Without the spatial sound field generated by the speaker and room
together we have no illusion of a three-dimensional soundstage
since the stereo recoding lacks this information. The sound stage
generated by the speaker and the room has nothing to do with what's
recorded, it is just an illusion generated in a particular room by
a particular speaker and it will change completely if the speaker
is moved to another room.
[0038] The second problem with stereo has its roots in the same
lack of spatial information within the recoding and reproduction
chain. A recording engineer would not place a recoding microphone
at a typical listening position in a concert hall. He would
invariably move the microphone much closer to the performers. If
the microphone was located out in the hall where the audience
usually sits the recording would sound excessively reverberant an
unnatural. This happens because the stereo recording fails to
capture the spatial information properties from the sound field in
the hall. It only captures the sound pressure level. A human
listener in the hall would capture all of the information, both
sound pressure and spatial, and would automatically use the spatial
information to focus his/her attention to the performers on stage.
The ambient sound field is reaching the listener from other
directions and is both perceptibly attenuated and observed
differently by the brain compared to the sound from the stage.
Since spatial information is missing from stereo recordings the
listener can't use any spatial information to decode it and
therefore if the recording was made at the listening position in
the hall it would be perceived as having copious amounts of
reverberant energy.
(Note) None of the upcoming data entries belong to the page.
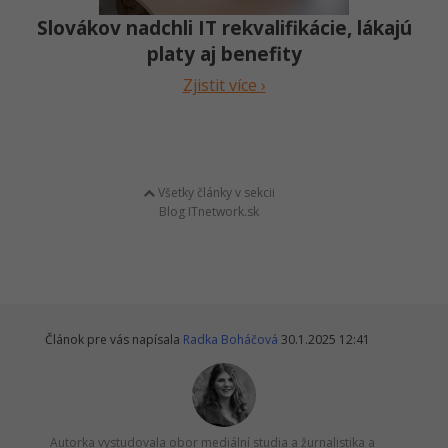
Slovákov nadchli IT rekvalifikácie, lákajú
platy aj benefity
Zjistit více ›
Všetky články v sekcii
Blog ITnetwork.sk
Článok pre vás napísala
Radka Boháčová
30.1.2025 12:41
Autorka vystudovala obor mediální studia a žurnalistika a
The human brain uses both the spatial domain as
well as the sound pressure domain to understand and process the
sound environment.
[0039] Barron investigated the ratio between reflected energy and
direct energy and created a diagram that ranges from -25 dB to +5
dB (D/R) to cover any normal circumstances [1]. In a typical
shoebox concert hall at least half the seats have a D/R of -8 dB or
less [4]. In nearly all stereophonic recordings the D/R ratio is
never less than +4 dB, i.e. there is at least a 12 dB difference
between the recoding and the sound in the concert hall. This is
necessary since the recoding lacks spatial information and
listeners can't distinguish the reverberant field in the recording
from the direct sound. If the recoding contained as much
reverberant energy as present in the hall it would sound
disproportionately reverberant.
[0040] In summary, a stereophonic recording has at least 12 dB less
reverberant energy contained within it than the original and it
lacks any spatial information of the sound field.
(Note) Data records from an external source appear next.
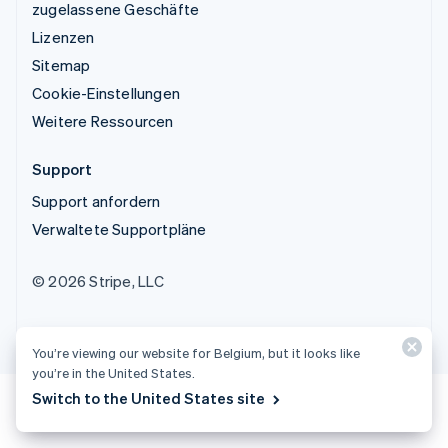
zugelassene Geschäfte
Lizenzen
Sitemap
Cookie-Einstellungen
Weitere Ressourcen
Support
Support anfordern
Verwaltete Supportpläne
© 2026 Stripe, LLC
You’re viewing our website for Belgium, but it looks like
you’re in the United States.
Switch to the United States site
[0041] To make things worse the most common forward radiating
loudspeaker beams most of the sound energy directly towards the
listener and doesn't improve much on the lack of reverberant field
energy in the recoding. An omnidirectional speaker works much
better in this regard and as a result the three-dimensional sound
stage becomes more convincing. Unfortunately, the larger amount of
reverberant field energy in the listening room negatively
influences the perception of clarity, localization and the accuracy
of the tonal balance.
[0042] The reason is that there is only a small amount of time
delay between the direct sound and the reverberant
three-dimensional sound generated by the speaker and the room
together. In a typical listening room, the time difference between
the direct sound and the first reflected sound reaching the
listener is around 5 ms. This is the root of the problem, there
simply is not enough time for the listener to separate direct and
reverberant sound and hence the whole sound becomes clouded
congested, and imprecise [3].
[0043] Picture 2 diagram 3 illustrates the reverberant decay in a
stereo recording captured in the hall illustrated in Picture 1. A
difference between the recording and the hall shown in Picture 2
diagram 1 exist because as discussed above the recording engineer
had to move the microphone closer to the performer to balance the
stereo recording. Since the microphone now is much closer to the
performer the hall reflections are attenuated in relation to the
direct sound. Additionally, the recorded reflections are not
predominantly those of the main hall anymore but due to the
physically closer proximity of the adjacent surfaces in the stage
section those become dominant rather than the sparsely spaced
reflections in the main audience section of the hall. On the whole
it is rather obvious looking at the diagrams that the entire
captured reverberant field in the stereo recording is not very
similar to the naturally occurring field at the listening position
in the hall.
[0044] Picture 2 diagram 4 shows what happens when the recording
shown in Picture 2 diagram 3 is played back by the speakers and
room with a reverberant decay illustrated in Picture 2 diagram 2.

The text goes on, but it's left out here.